Nahrungsmittel-Produzenten wissen das: Sie mischen darum viel Zucker in die Babynahrung. Zudem süssen sie die Milch gerne mit Vanille, dem einzigen Aroma, welches das Gesetz in Babynahrung erlaubt. Damit werden Babys schon früh geprägt: "Menschen, die mit Flaschennahrung aufgezogen wurden, essen 20 Jahre später viermal häufiger vanillinhaltige Produkte als solche, die als Säuglinge gestillt worden sind", erklärt Lebensmittelchemiker und Buchautor Udo Pollmer.

Die frühe Geschmacks- oder Futterprägung ist also ein gutes Geschäft für die Industrie. Der Aromaverbrauch hat in den letzten Jahren markant zugenommen. Bianca-Maria Exl von Nestlé bestreitet jedoch, dass Nahrungsmittelfabrikanten mit Aromen Markentreue schaffen wollen: "Wir bieten ganz verschiedene Produkte an und haben kein Interesse daran, jemanden auf eine bestimmte Geschmacksrichtung zu prägen."

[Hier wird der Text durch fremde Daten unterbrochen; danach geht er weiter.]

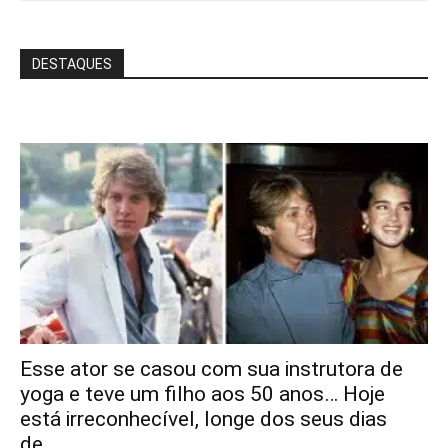
DESTAQUES
Esse ator se casou com sua instrutora de
yoga e teve um filho aos 50 anos… Hoje
está irreconhecível, longe dos seus dias
de...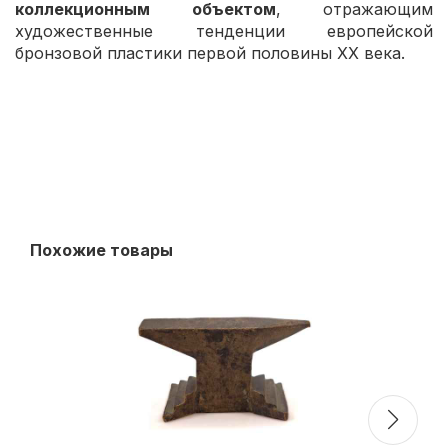
коллекционным объектом
, отражающим
художественные тенденции европейской
бронзовой пластики первой половины XX века.
Похожие товары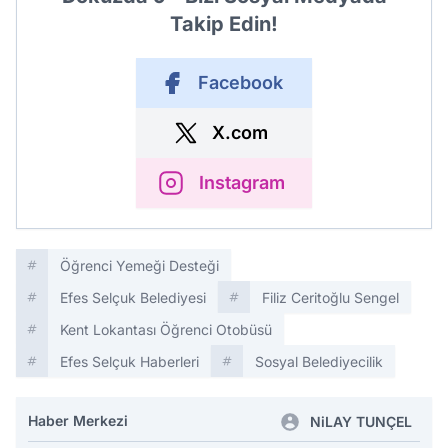
Takip Edin!
Facebook
X.com
Instagram
Öğrenci Yemeği Desteği
Efes Selçuk Belediyesi
Filiz Ceritoğlu Sengel
Kent Lokantası Öğrenci Otobüsü
Efes Selçuk Haberleri
Sosyal Belediyecilik
Haber Merkezi
NiLAY TUNÇEL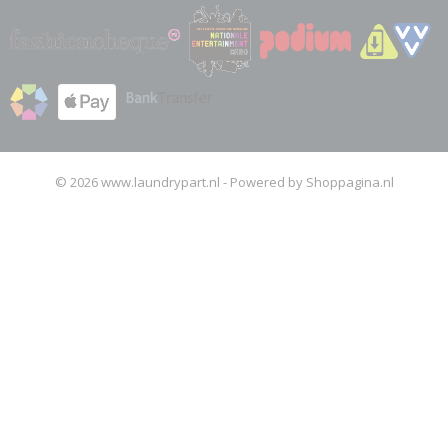
© 2026 www.laundrypart.nl - Powered by Shoppagina.nl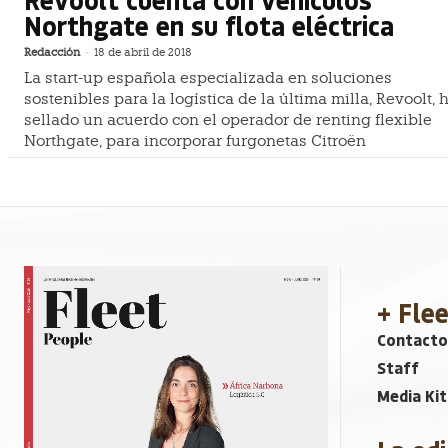
Northgate en su flota eléctrica
Redacción
-
18 de abril de 2018
La start-up española especializada en soluciones
sostenibles para la logística de la última milla, Revoolt, 
sellado un acuerdo con el operador de renting flexible
Northgate, para incorporar furgonetas Citroën
+ Fle
Contacto
Staff
Media Kit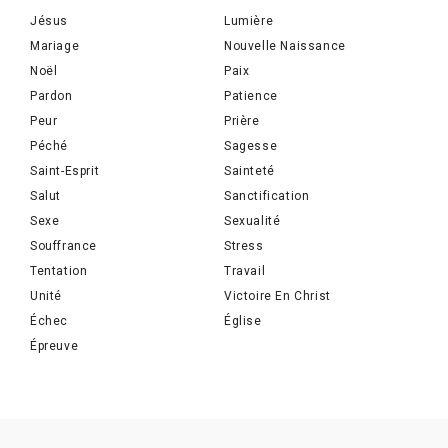
Jésus
Lumière
Mariage
Nouvelle Naissance
Noël
Paix
Pardon
Patience
Peur
Prière
Péché
Sagesse
Saint-Esprit
Sainteté
Salut
Sanctification
Sexe
Sexualité
Souffrance
Stress
Tentation
Travail
Unité
Victoire En Christ
Échec
Église
Épreuve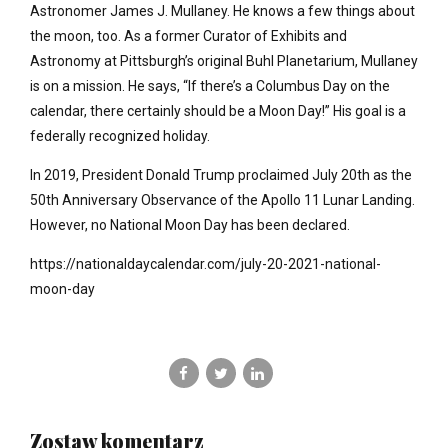
Astronomer James J. Mullaney. He knows a few things about
the moon, too. As a former Curator of Exhibits and
Astronomy at Pittsburgh’s original Buhl Planetarium, Mullaney
is on a mission. He says, “If there’s a Columbus Day on the
calendar, there certainly should be a Moon Day!” His goal is a
federally recognized holiday.
In 2019, President Donald Trump proclaimed July 20th as the
50th Anniversary Observance of the Apollo 11 Lunar Landing.
However, no National Moon Day has been declared.
https://nationaldaycalendar.com/july-20-2021-national-
moon-day
Zostaw komentarz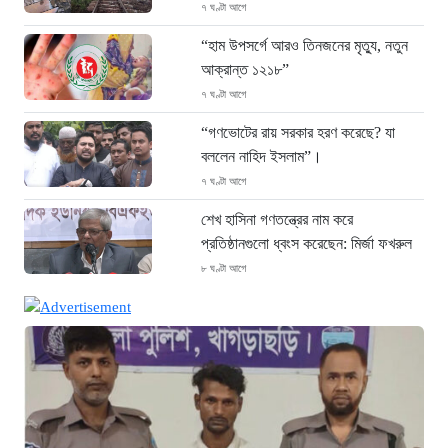
৭ ঘণ্টা আগে
“হাম উপসর্গে আরও তিনজনের মৃত্যু, নতুন
আক্রান্ত ১২১৮”
৭ ঘণ্টা আগে
“গণভোটের রায় সরকার হরণ করেছে? যা
বললেন নাহিদ ইসলাম”।
৭ ঘণ্টা আগে
শেখ হাসিনা গণতন্ত্রের নাম করে
প্রতিষ্ঠানগুলো ধ্বংস করেছেন: মির্জা ফখরুল
৮ ঘণ্টা আগে
থাইল্যান্ডে ভয়াবহ বন্দুক হামলা: দাদা-দাদিসহ
স্কুলে আরও ৭ জনকে হত্যা
৮ ঘণ্টা আগে
সিলেটে দুই বাসের ভয়াবহ সংঘর্ষ: ঝরে গেল
৮টি তাজা প্রাণ, হাসপাতালে ২৫
৮ ঘণ্টা আগে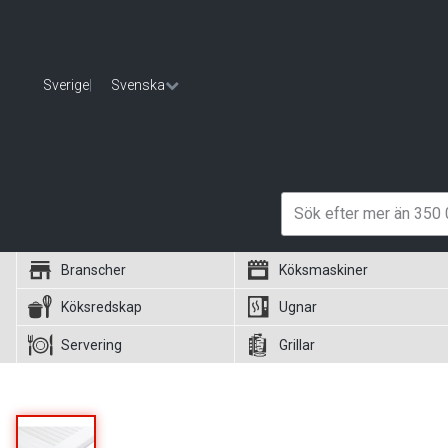
Sverige
|
Svenska
Branscher
Köksmaskiner
Köksredskap
Ugnar
Servering
Grillar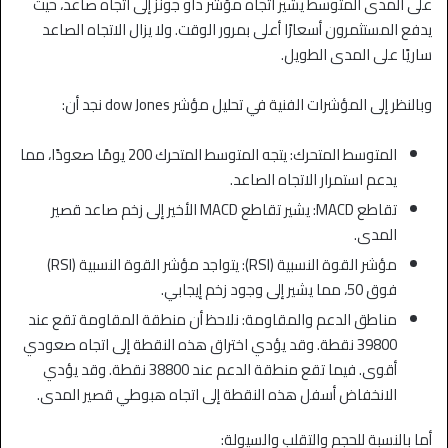
على المدى المتوسط يشير اتجاه مؤشر داو جونز إلى اتجاه صاعد، حيث
يدفع المستثمرون أسعارًا أعلى بمرور الوقت. ولا يزال الاتجاه الصاعد
ساريًا على المدى الطويل.
وبالنظر إلى المؤشرات الفنية في تحليل مؤشر dow Jones نجد أن:
المتوسط المتحرك: يتجه المتوسط المتحرك 200 يومًا صعودًا، مما
يدعم استمرار الاتجاه الصاعد.
تقاطع MACD: يشير تقاطع MACD الأخير إلى زخم صاعد قصير
المدى.
مؤشر القوة النسبية (RSI): يتواجد مؤشر القوة النسبية (RSI)
فوق 50، مما يشير إلى وجود زخم إيجابي.
مناطق الدعم والمقاومة: نلاحظ أن منطقة المقاومة تقع عند
39800 نقطة. وقد يؤدي اختراق هذه النقطة إلى اتجاه صعودي
أقوى. فيما تقع منطقة الدعم عند 38800 نقطة. وقد يؤدي
الانخفاض أسفل هذه النقطة إلى اتجاه هبوطي قصير المدى.
أما بالنسبة للحجم والتقلب والسيولة: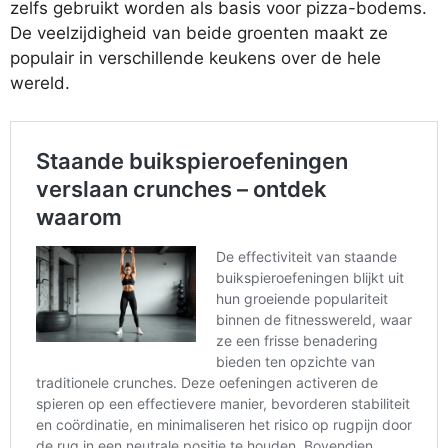
zelfs gebruikt worden als basis voor pizza-bodems.
De veelzijdigheid van beide groenten maakt ze
populair in verschillende keukens over de hele
wereld.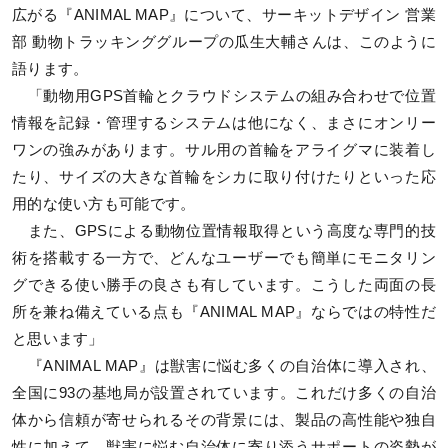
広がる『ANIMAL MAP』について、サーキットデザイン 営業
部 動物トラッキンググループの瓜生大輔さんは、このように
語ります。
「動物用GPS首輪とクラウドシステムの組み合わせで位置
情報を記録・管理するシステムは他になく、まさにオンリー
ワンの強みがあります。サル用の首輪をアライグマに装着し
たり、サイズの大きな首輪をシカに取り付けたりといった応
用的な使い方も可能です。
また、GPSによる動物位置情報取得という高度な専門的技
術を搭載する一方で、どんなユーザーでも簡単にモニタリン
グできる使い勝手の良さも有しています。こうした両面の長
所を兼ね備えている点も『ANIMAL MAP』ならではの特性だ
と思います」
『ANIMAL MAP』は獣害に悩む多くの自治体に導入され、
全国に93の基地局が設置されています。これだけ多くの自治
体から信頼が寄せられるその背景には、製品の高性能や独自
性に加えて、獣害に悩む自治体に寄り添うサポートの姿勢が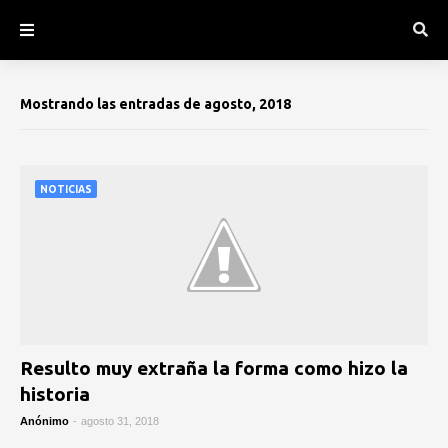
Mostrando las entradas de agosto, 2018
NOTICIAS
Resulto muy extraña la forma como hizo la
historia
Anónimo
-
agosto 31, 2018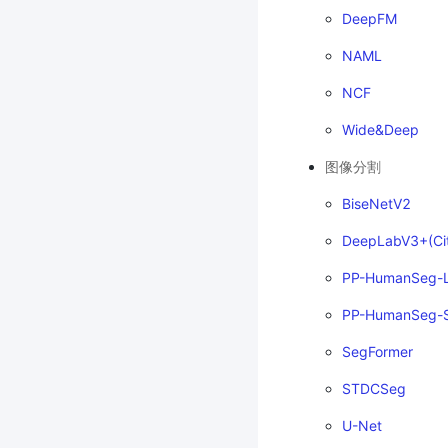
DeepFM
NAML
NCF
Wide&Deep
图像分割
BiseNetV2
DeepLabV3+(Ci
PP-HumanSeg-L
PP-HumanSeg-S
SegFormer
STDCSeg
U-Net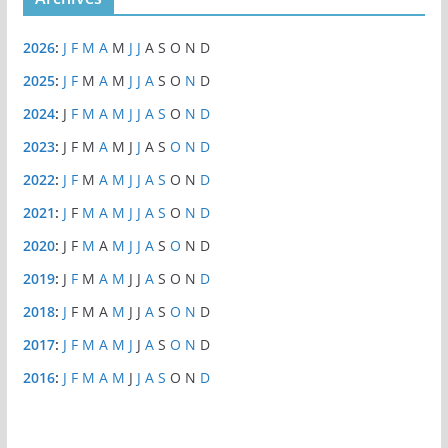
2026
:
J
F
M
A
M
J
J
A
S
O
N
D
2025
:
J
F
M
A
M
J
J
A
S
O
N
D
2024
:
J
F
M
A
M
J
J
A
S
O
N
D
2023
:
J
F
M
A
M
J
J
A
S
O
N
D
2022
:
J
F
M
A
M
J
J
A
S
O
N
D
2021
:
J
F
M
A
M
J
J
A
S
O
N
D
2020
:
J
F
M
A
M
J
J
A
S
O
N
D
2019
:
J
F
M
A
M
J
J
A
S
O
N
D
2018
:
J
F
M
A
M
J
J
A
S
O
N
D
2017
:
J
F
M
A
M
J
J
A
S
O
N
D
2016
:
J
F
M
A
M
J
J
A
S
O
N
D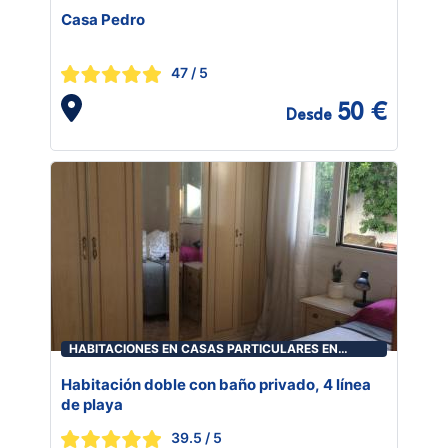
Casa Pedro
47
/ 5
50 €
Desde
HABITACIONES EN CASAS PARTICULARES EN
ROQUETAS DE MAR
Habitación doble con baño privado, 4 línea
de playa
39.5
/ 5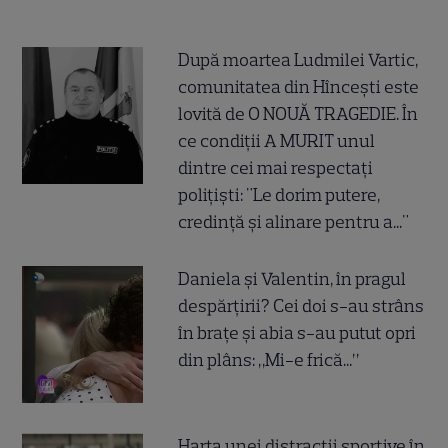
După moartea Ludmilei Vartic,
comunitatea din Hîncești este
lovită de O NOUĂ TRAGEDIE. În
ce condiții A MURIT unul
dintre cei mai respectați
polițiști: "Le dorim putere,
credință și alinare pentru a..."
Daniela și Valentin, în pragul
despărțirii? Cei doi s-au strâns
în brațe și abia s-au putut opri
din plâns: „Mi-e frică...”
Harta unei distracții sportive în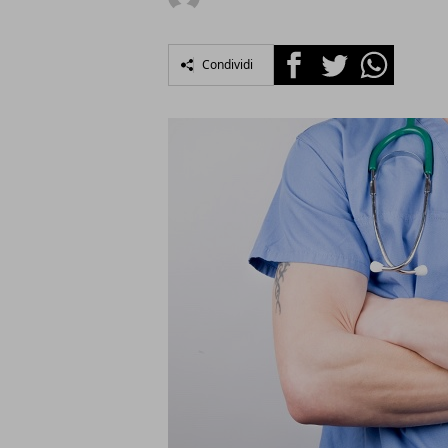
Facebook
Twitter
Whatsapp
Condividi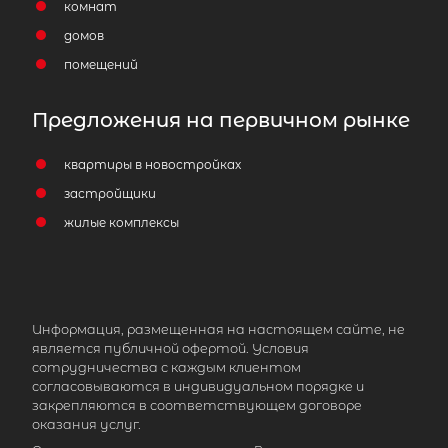
комнат
домов
помещений
Предложения на первичном рынке
квартиры в новостройках
застройщики
жилые комплексы
Информация, размещенная на настоящем сайте, не
является публичной офертой. Условия
сотрудничества с каждым клиентом
согласовываются в индивидуальном порядке и
закрепляются в соответствующем договоре
оказания услуг.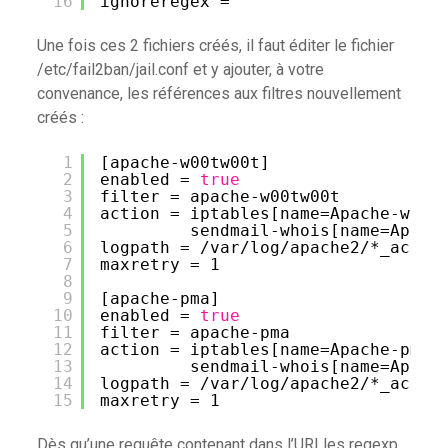
16
ignoreregex =
Une fois ces 2 fichiers créés, il faut éditer le fichier
/etc/fail2ban/jail.conf et y ajouter, à votre
convenance, les références aux filtres nouvellement
créés :
1
[apache-w00tw00t]
2
enabled = 
true
3
filter = apache-w00tw00t
4
action = iptables[name=Apache-w00t
5
sendmail-whois[name=Apach
6
logpath = 
/var/log/apache2/
*_acces
7
maxretry = 1
8
9
[apache-pma]
10
enabled = 
true
11
filter = apache-pma
12
action = iptables[name=Apache-pma,
13
sendmail-whois[name=Apach
14
logpath = 
/var/log/apache2/
*_acces
15
maxretry = 1
Dès qu’une requête contenant dans l’URI les regexp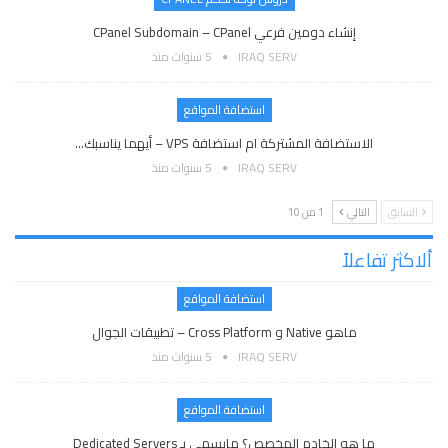
إنشاء دومين فرعي CPanel Subdomain – CPanel
IRAQ SERV
5 سنوات منذ
استضافة المواقع
الاستضافة المشتركة ام استضافة VPS – أيهما يناسبك…
IRAQ SERV
5 سنوات منذ
السابق
التالي
1 من 10
ألاكثر تفاعلاً
استضافة المواقع
ماهو Native و Cross Platform – تطبيقات الجوال
IRAQ SERV
5 سنوات منذ
استضافة المواقع
ما هو الخادم المخصص؟ مايسمى بـ Dedicated Servers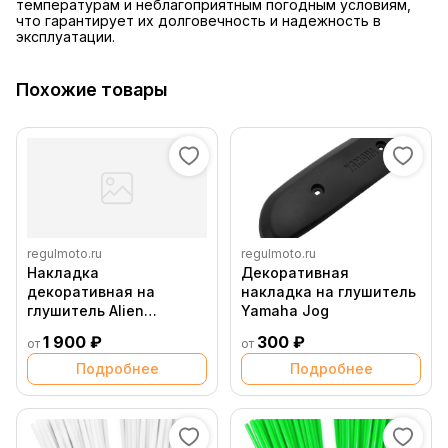
температурам и неблагоприятным погодным условиям,
что гарантирует их долговечность и надежность в
эксплуатации.
Похожие товары
regulmoto.ru
regulmoto.ru
Накладка
Декоративная
декоративная на
накладка на глушитель
глушитель Alien
Yamaha Jog
Monster, Discovery
1 900 ₽
300 ₽
от
от
Подробнее
Подробнее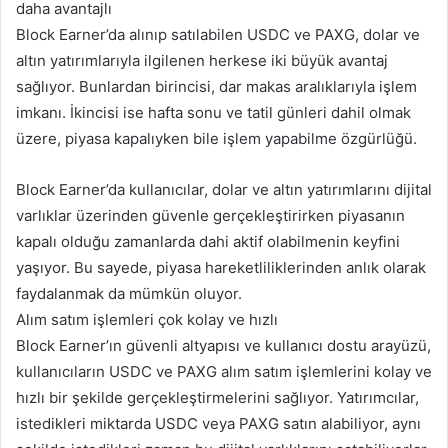
daha avantajlı
Block Earner’da alınıp satılabilen USDC ve PAXG, dolar ve
altın yatırımlarıyla ilgilenen herkese iki büyük avantaj
sağlıyor. Bunlardan birincisi, dar makas aralıklarıyla işlem
imkanı. İkincisi ise hafta sonu ve tatil günleri dahil olmak
üzere, piyasa kapalıyken bile işlem yapabilme özgürlüğü.
Block Earner’da kullanıcılar, dolar ve altın yatırımlarını dijital
varlıklar üzerinden güvenle gerçekleştirirken piyasanın
kapalı olduğu zamanlarda dahi aktif olabilmenin keyfini
yaşıyor. Bu sayede, piyasa hareketliliklerinden anlık olarak
faydalanmak da mümkün oluyor.
Alım satım işlemleri çok kolay ve hızlı
Block Earner’ın güvenli altyapısı ve kullanıcı dostu arayüzü,
kullanıcıların USDC ve PAXG alım satım işlemlerini kolay ve
hızlı bir şekilde gerçekleştirmelerini sağlıyor. Yatırımcılar,
istedikleri miktarda USDC veya PAXG satın alabiliyor, aynı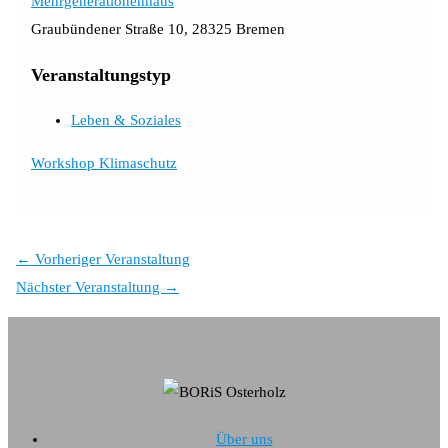
Mehrgenerationenhaus
Graubündener Straße 10, 28325 Bremen
Veranstaltungstyp
Leben & Soziales
Workshop Klimaschutz
←
Vorheriger Veranstaltung
Nächster Veranstaltung
→
Über uns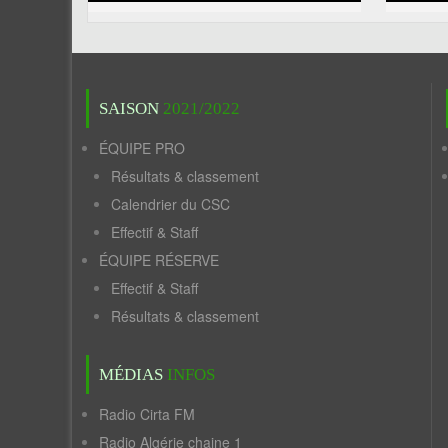
SAISON
2021/2022
ÉQUIPE PRO
Résultats & classement
Calendrier du CSC
Effectif & Staff
ÉQUIPE RÉSERVE
Effectif & Staff
Résultats & classement
MÉDIAS
INFOS
Radio Cirta FM
Radio Algérie chaine 1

Ein Experiment an 46 schwangeren Frauen in den USA belegt: Ein Kind liebt das, was seine Mutter während der Schwangerschaft gerne gegessen hat. Eine Gruppe der Frauen trank Karottensaft, die andere nur Wasser. Das Ergebnis: Die Neugeborenen, deren Mütter Karottensaft getrunken hatten, mochten Karottenbrei, die anderen lehnten den Karottengeschmack ab.